当时这一事件被SMH报道,大家都很震惊薪水的巨大差别。
Danger of headhunting when all is not equal
August 31, 2005
Subsidising the yawning gap between rich and poor in the education sector is immoral,
writes Lyndsay Connors.
The fact that Ascham, an eastern suburbs, private, high-fee, girls' school has recruited its latest principal from the executive ranks of the public school system made the news in yesterday's Herald.
This is a harbinger of moves to come, with many experienced school leaders and teachers in the public and non-government schools now moving towards retirement.
This will intensify competition among schools for experienced and accomplished staff, an issue raised in the report to the State Government in March by its public education council before it was disbanded.
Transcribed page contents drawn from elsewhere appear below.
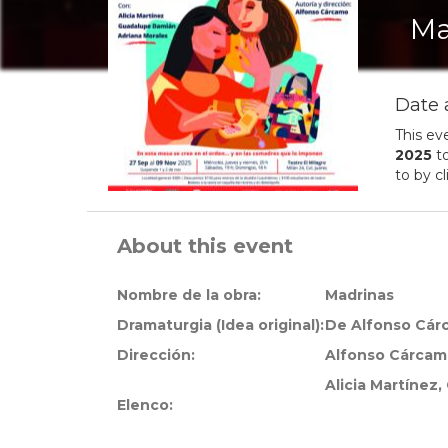
Ma
Date 
This ev
2025
t
to by c
About this event
Nombre de la obra:
Madrinas
Dramaturgia (Idea original):
De Alfonso Cár
Dirección:
Alfonso Cárca
Alicia Martínez
Elenco:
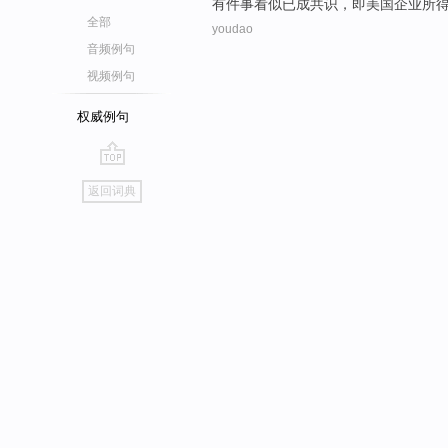
有件
事
看似
已成
共识
，
即
美国
企业
所
全部
youdao
音频例句
视频例句
权威例句
go
返回词典
top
The losers in this competition will be schools that are vulnerable in the market, unlike Ascham, and that already have a disproportionate share of the less experienced teachers and principals.
The package reportedly offered by Ascham, of $350,000, is triple the $115,000 salary that Louise Robert-Smith receives as principal of North Sydney Girls' High. It is closer to the salary the Government pays the NSW Director-General of Education, who administers its whole public education system.
If parents who are able and willing pay their money to give their children whatever advantages there are in having twice or more of the resources generally available to their peers, then that is their decision and their business. Likewise, if they want to pay their principal $350,000 from their purses.
But this becomes a matter of public interest when the taxes we all pay to support education are used to subsidise inflated remuneration packages for staff in some non-government schools at the expense of funding for strategies to improve learning in other schools.
In its report, the council pointed out that one of the principles set out in the NSW Education Act (1990) is that "the principal responsibility of the state in the education of children is the provision of public education".
It also advised the Government of the steps needed to guard against a situation where, through using their greater resources to attract teachers, non-government schools could counteract the effect of the Government's efforts to strengthen public schools.
The NSW Government cannot have it both ways. Does it consider that a school principal salary of $350,000 is appropriate and necessary or not? If it does, then it would have to concede that the $115,000 it is paying Robert-Smith to head one of its own public schools is grossly inadequate.
If it considers that a salary of $350,000 would be excessive for the head of North Sydney Girls' High School in the public sector, which is its principal responsibility, then how does it justify subsidising that salary for schools in the private sector, adding to their capacity to compete with public schools for experienced and accomplished teachers and leaders?